Mexico's Central Bank Likely to Double Pace of Interest Rate Cuts

Key Points:

* Banxico is widely expected to reduce its benchmark rate by 50 basis points to 9.5%.
* Inflation has eased within the central bank's target range, while growth has slowed.
* The threat of U.S. tariffs has been delayed for one month, providing temporary relief.

Analysis:

Mexico's central bank, Banco de Mexico (Banxico), is poised to accelerate its monetary easing on Thursday, potentially cutting its key interest rate by half a percentage point. This move is supported by several factors:

Slowing Growth and Inflation:

Mexico's economy has experienced a slowdown, with growth slowing to 1.5% in 2024 and contracting in the final quarter. Inflation has also moderated to 3.69%, within the central bank's target range.

Delayed Tariffs:

President Donald Trump's announcement of 25% tariffs on Mexican exports has been delayed for a month, providing a temporary reprieve for the Mexican economy.
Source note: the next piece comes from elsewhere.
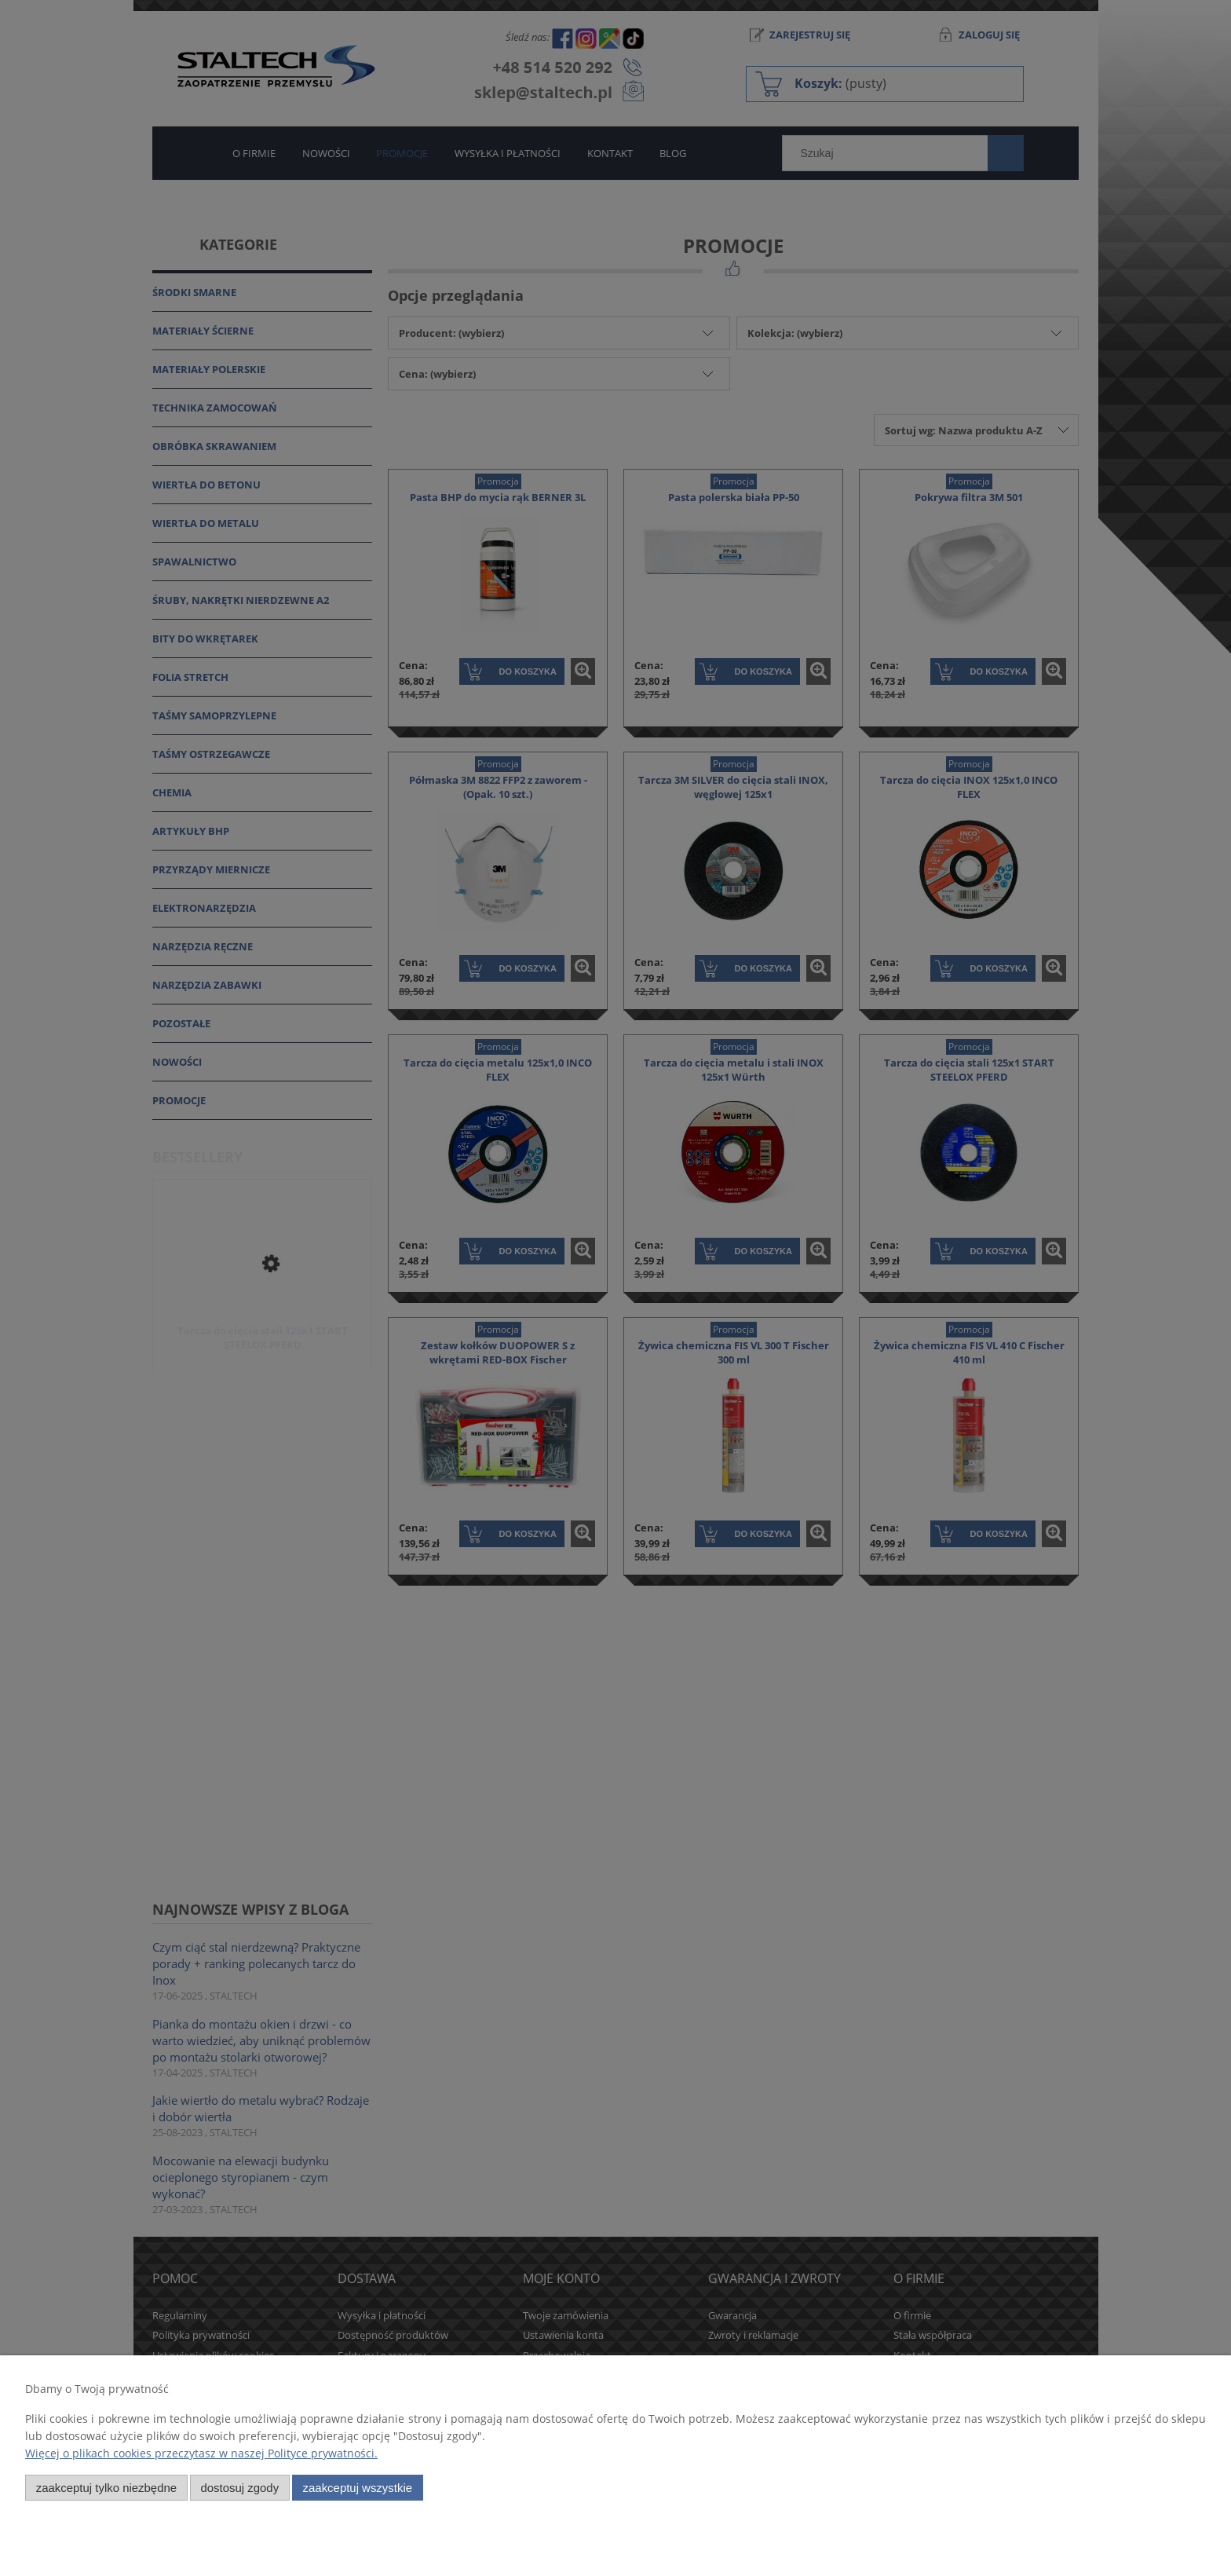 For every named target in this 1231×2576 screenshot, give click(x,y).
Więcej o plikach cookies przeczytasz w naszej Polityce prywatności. (201, 2453)
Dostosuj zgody (239, 2487)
This delay allows Banxico to consider monetary easing to mitigate the potential impact of tariffs.

Bank Statement:

Banxico Governor Victoria Rodriguez has indicated that the bank is open to considering larger-than-average rate cuts. The bank has also acknowledged the risks posed by tariffs and emphasized its data-dependent approach to future decisions.

Board Changes:

On Wednesday night, the Senate approved the appointment of Jose Gabriel Cuadra Garcia to Banxico's board. This brings the board back up to full strength and will allow Cuadra to participate in the rate-setting meeting.

Conclusion:

The combination of slowing growth, moderate inflation, and delayed tariffs suggests that Banxico is likely to deliver a significant rate cut on Thursday. This move will provide support to the Mexican economy and help to mitigate the potential impact of any future tariffs.